▶ **Problem description**
Every record needs to be repeated exactly; its pictures do not.

▶ **Records to process**

════════

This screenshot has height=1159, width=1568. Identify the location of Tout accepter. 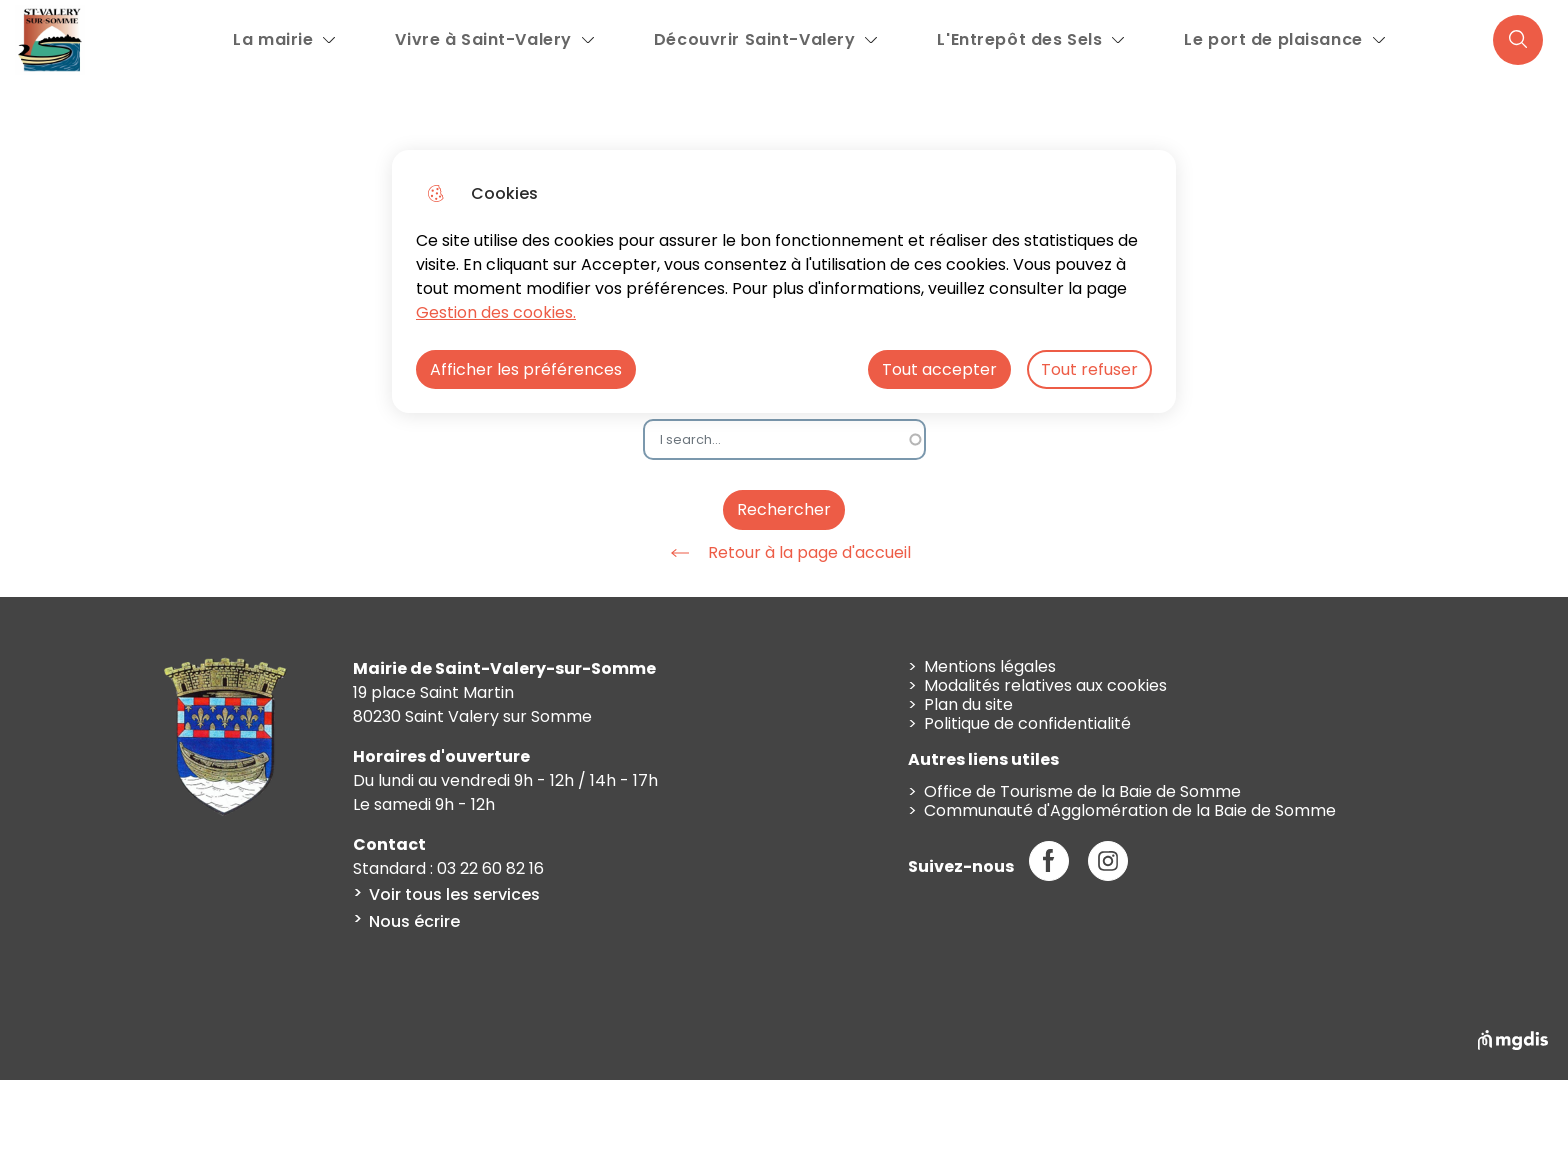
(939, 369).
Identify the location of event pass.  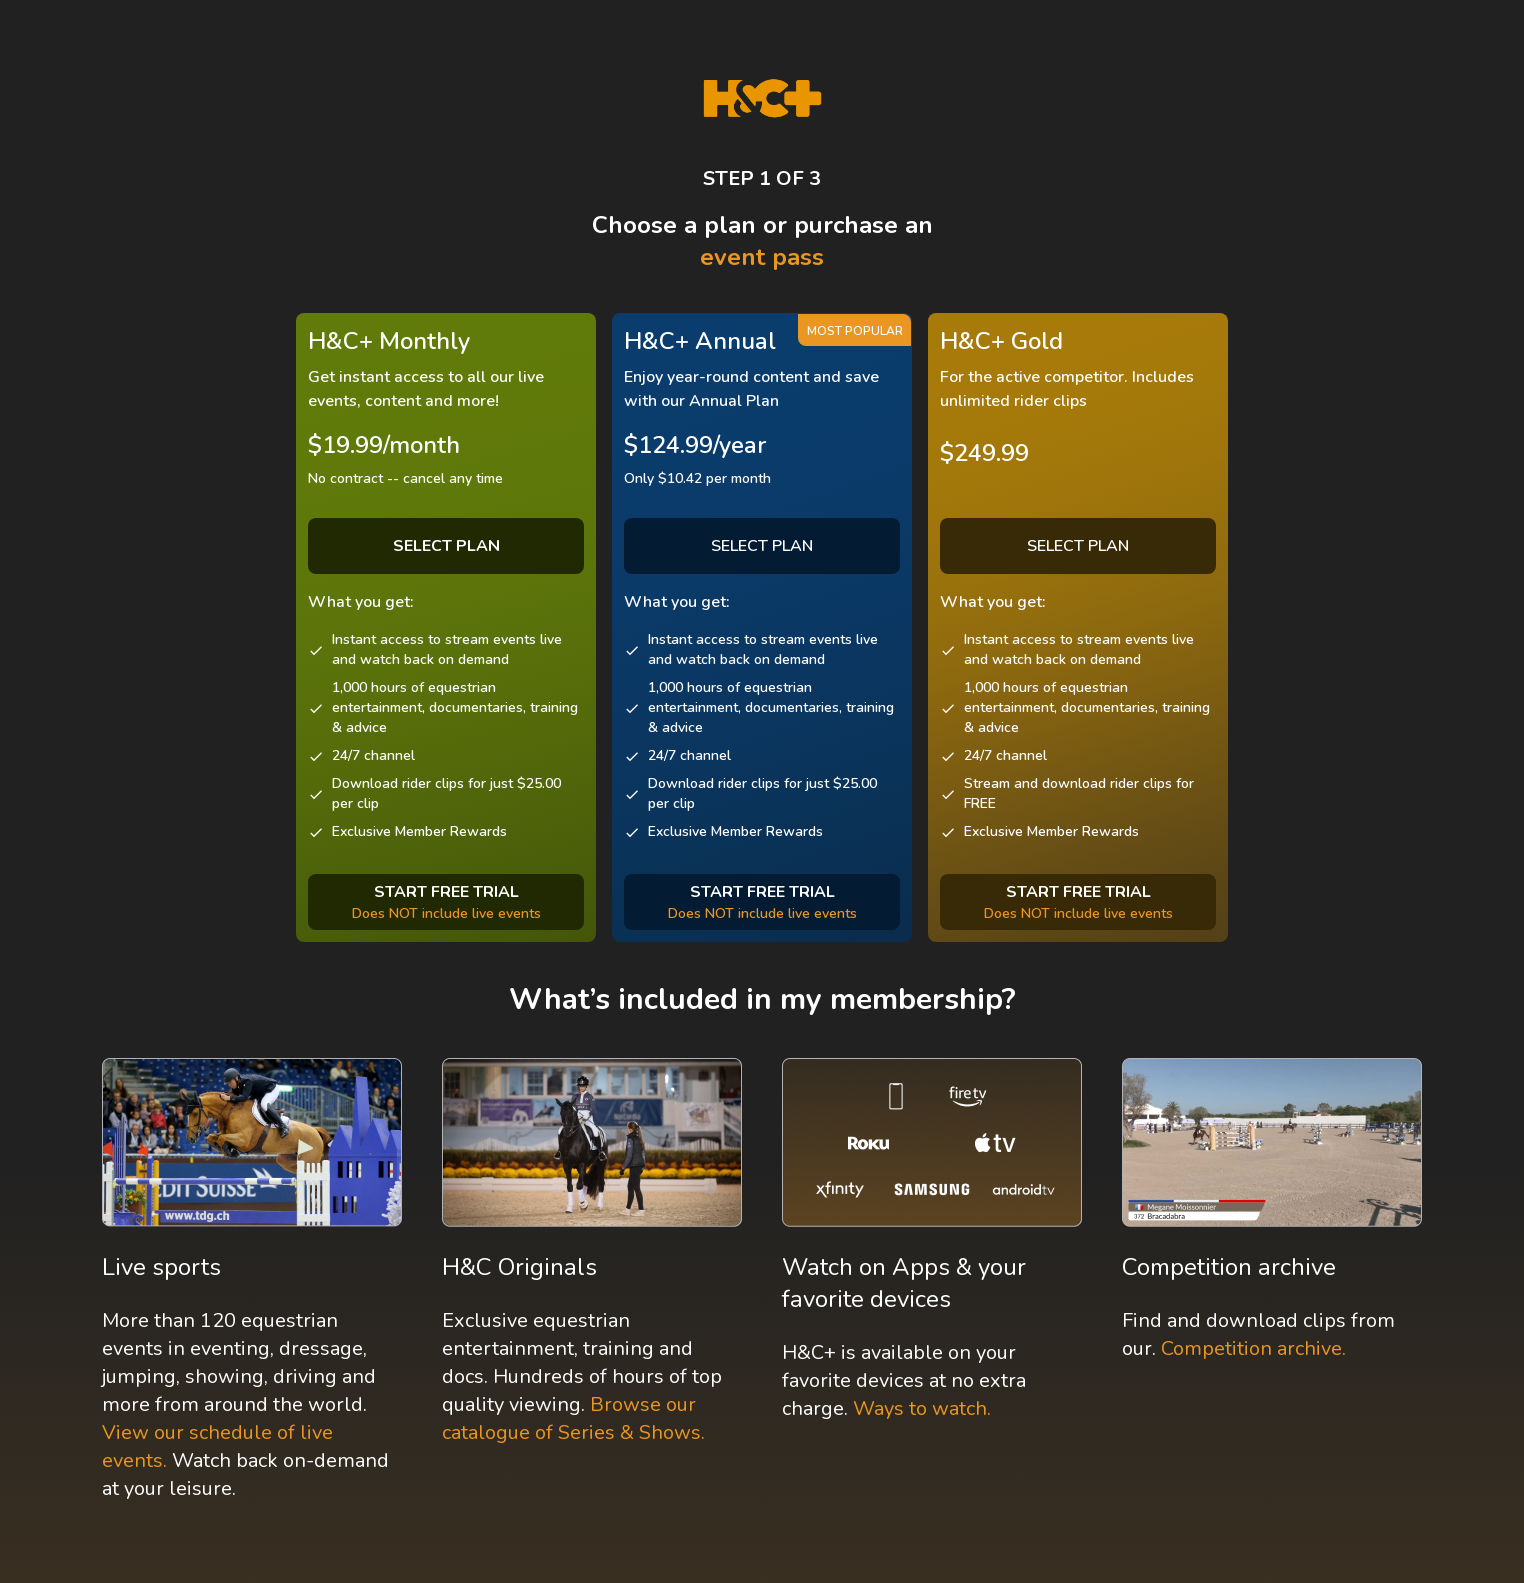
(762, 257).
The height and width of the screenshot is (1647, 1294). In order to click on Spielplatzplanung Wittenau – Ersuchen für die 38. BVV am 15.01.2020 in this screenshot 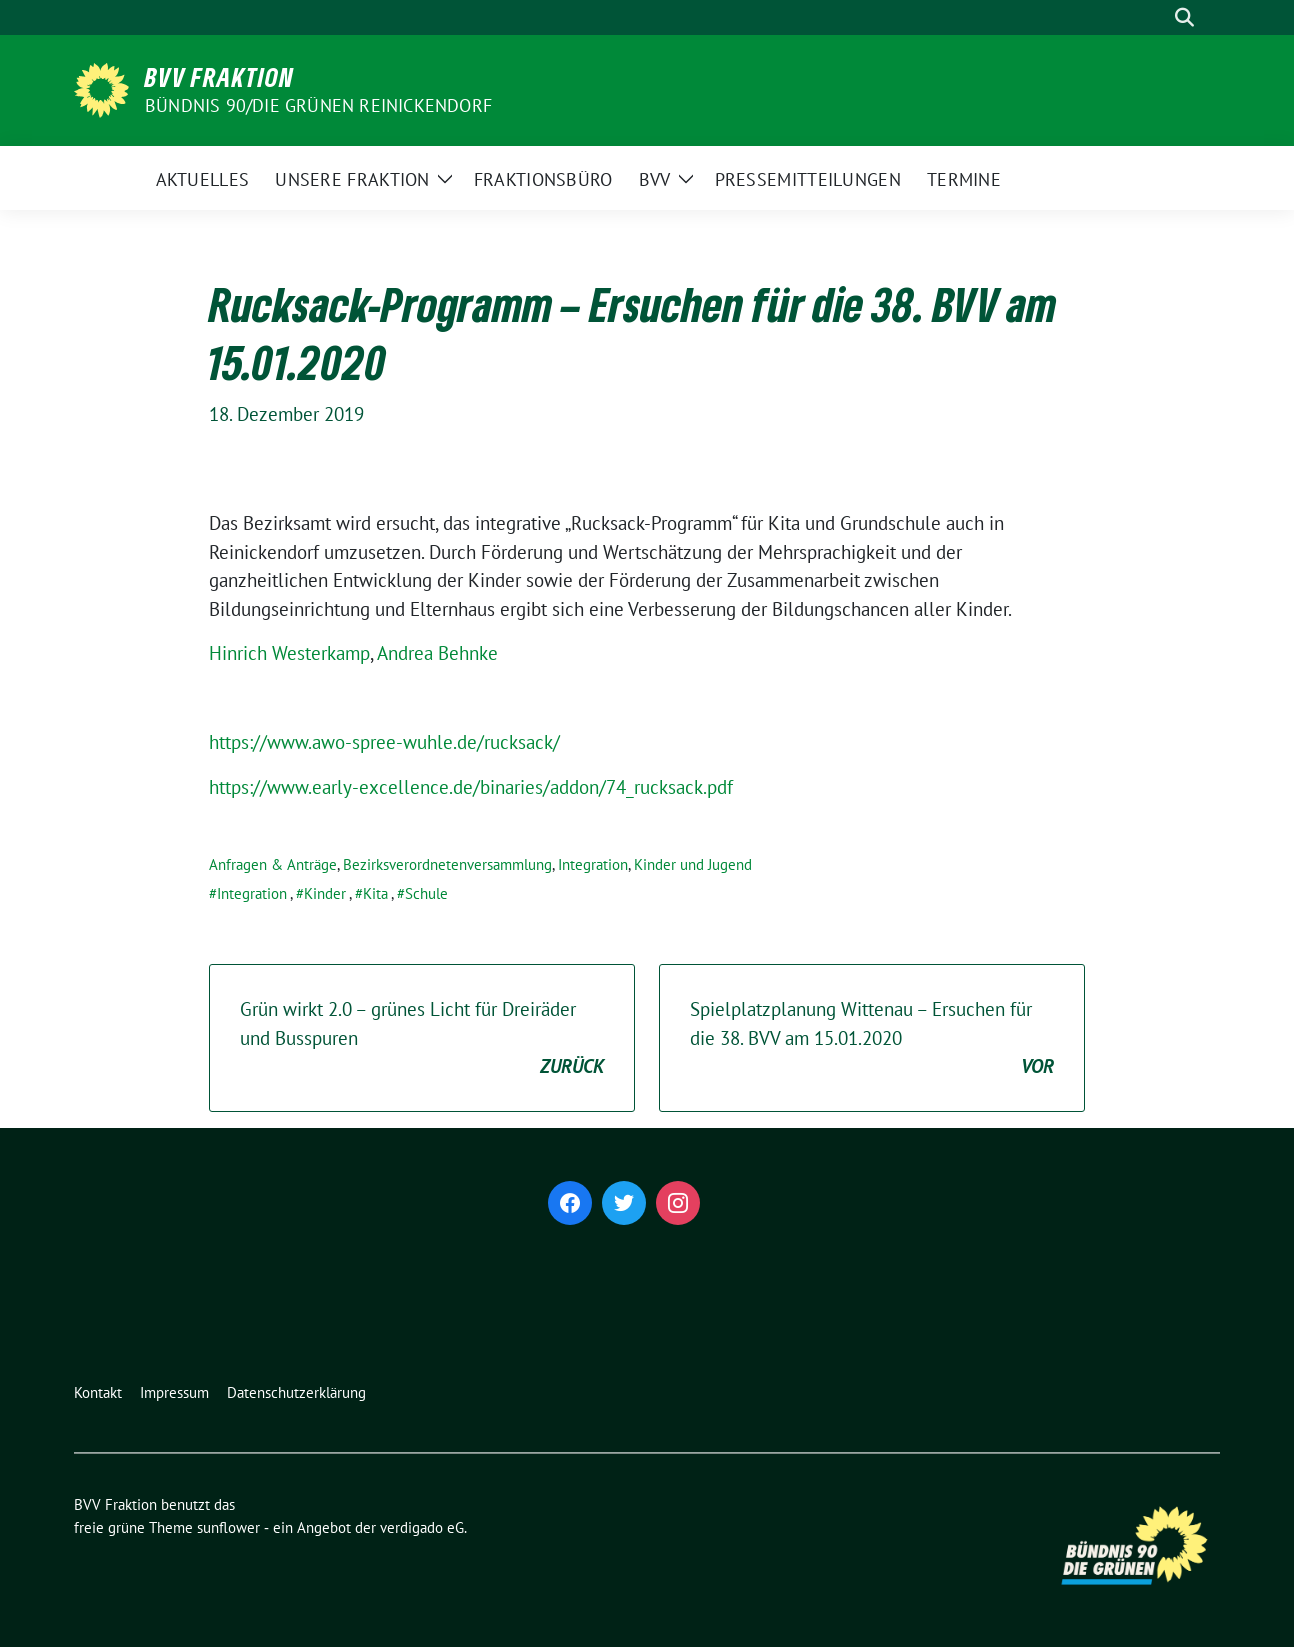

════════

▶ **Worked solution**
This screenshot has height=1159, width=1568. Identify the location of Tout accepter. 
(939, 369).
Identify the location of event pass.  
(762, 257).
The height and width of the screenshot is (1647, 1294). In order to click on Spielplatzplanung Wittenau – Ersuchen für die 38. BVV am 15.01.2020 in this screenshot 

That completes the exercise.